Il Tribunale di Nicosia ha respinto il ricorso del marito della donna: il rapporto, laddove non comporti pregiudizio per la prole, non costituisce ostacolo all'affidamento condiviso dei bambini

NICOSIA. La relazione omosessuale di una madre, laddove non comporti pregiudizio per la prole, non costituisce ostacolo all'affidamento condiviso dei figli, che possono abitare con lei. E' quanto ha stabilito il giudice Alessandro Dagnino, del tribunale di Nicosia (Enna), il quale ha respinto il ricorso di un uomo che si sta separando dalla moglie e che aveva chiesto l'affidamento esclusivo dei figli, accusando la donna di avere una relazione omosessuale.
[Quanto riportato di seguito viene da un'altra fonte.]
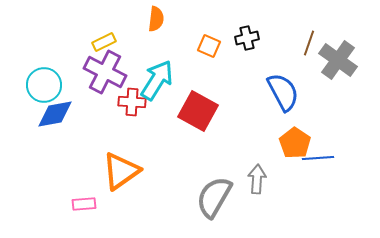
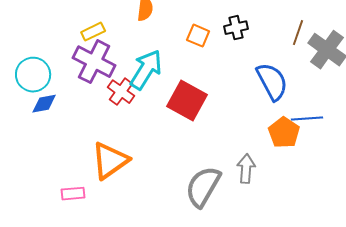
red cross: (132, 102) -> (121, 92), turned 32
blue diamond: (55, 114) -> (44, 104), size x0.7
blue line: (318, 158) -> (307, 119), moved

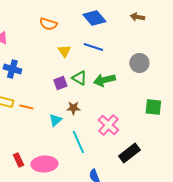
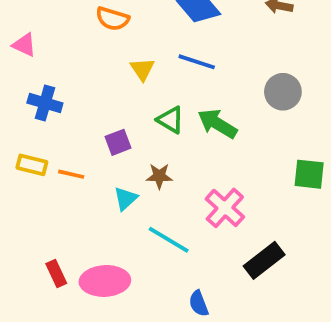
green arrow: (104, 80) -> (217, 124), turned 45
purple square: (60, 83) -> (118, 142), moved
cyan line: (78, 142) -> (169, 240), turned -35

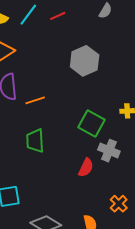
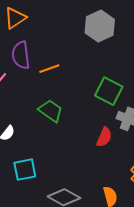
green trapezoid: (35, 141) -> (51, 111), turned 130

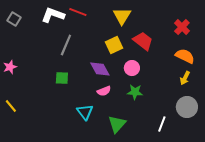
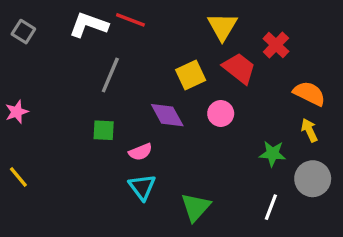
yellow triangle: (122, 16) -> (222, 27), moved
red cross: (182, 27) -> (276, 45), moved
yellow arrow: (185, 78) -> (309, 130), turned 128
pink semicircle: (104, 91) -> (140, 152), moved
green star: (135, 92) -> (273, 154), moved

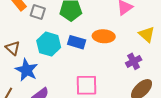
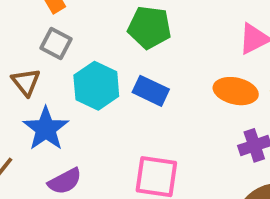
gray square: (38, 12) -> (56, 44), moved
orange ellipse: (104, 36) -> (236, 91), moved

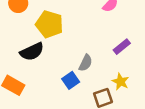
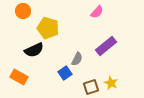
purple rectangle: (122, 47) -> (106, 46), size x1.5
yellow star: (120, 82) -> (111, 83), moved

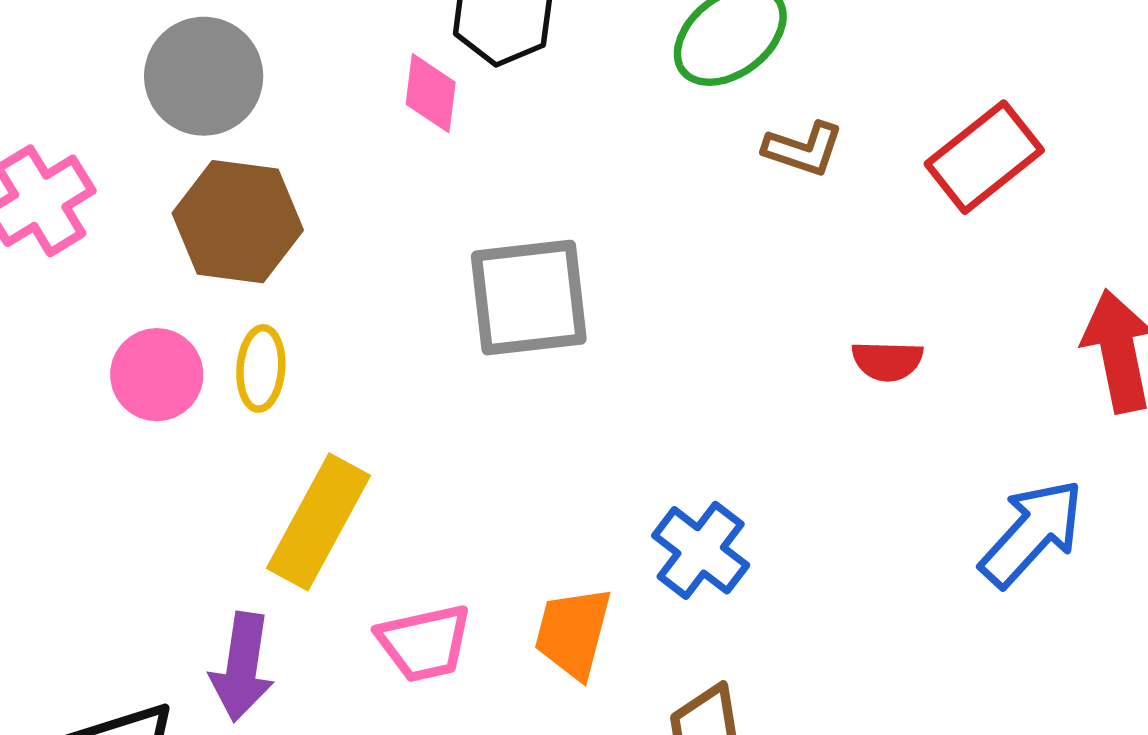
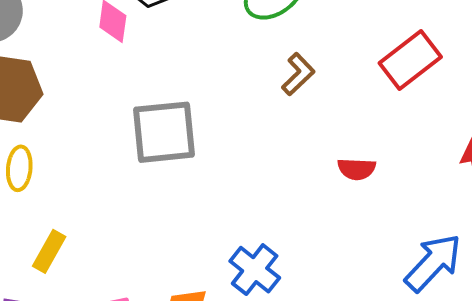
brown L-shape: (803, 149) -> (298, 74), moved, turned -63
yellow rectangle: (319, 522) -> (49, 251), size x0.6

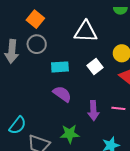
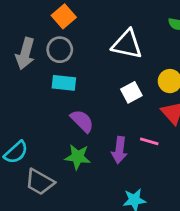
cyan rectangle: (60, 67) -> (64, 83), moved
pink line: (118, 108) -> (149, 141), moved
green star: (70, 134) -> (78, 157), moved

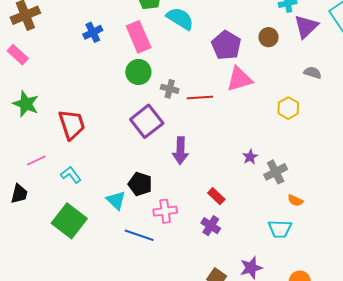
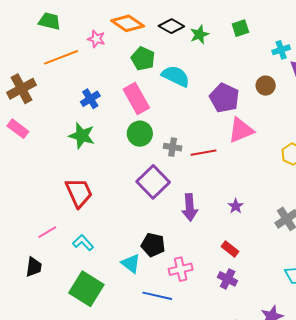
green star: (26, 104) -> (82, 136), moved
purple star: (250, 157) -> (236, 206), moved

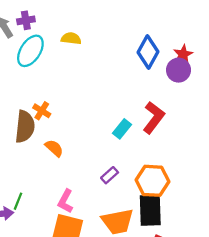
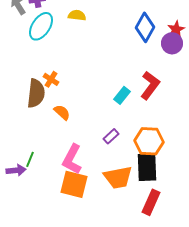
pink L-shape: (65, 201) -> (72, 159), size x1.4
Nella causa di separazione - secondo quanto scrive il Giornale di Sicilia oggi in edicola - il giudice ha accolto le tesi difensive dell'avvocato Salvatore Timpanaro, legale di una giovane madre che vive in un paesino dell'Ennese.
Il tribunale ha anche stabilito che l'atteggiamento dell'uomo non può essere considerato discriminatorio nei confronti della ex moglie: "È umanamente comprensibile - scrive il giudice -, soltanto in questa prima fase, per il disagio conseguente al fallimento dell'unione matrimoniale e tenuto conto del contesto sociale di un piccolo centro".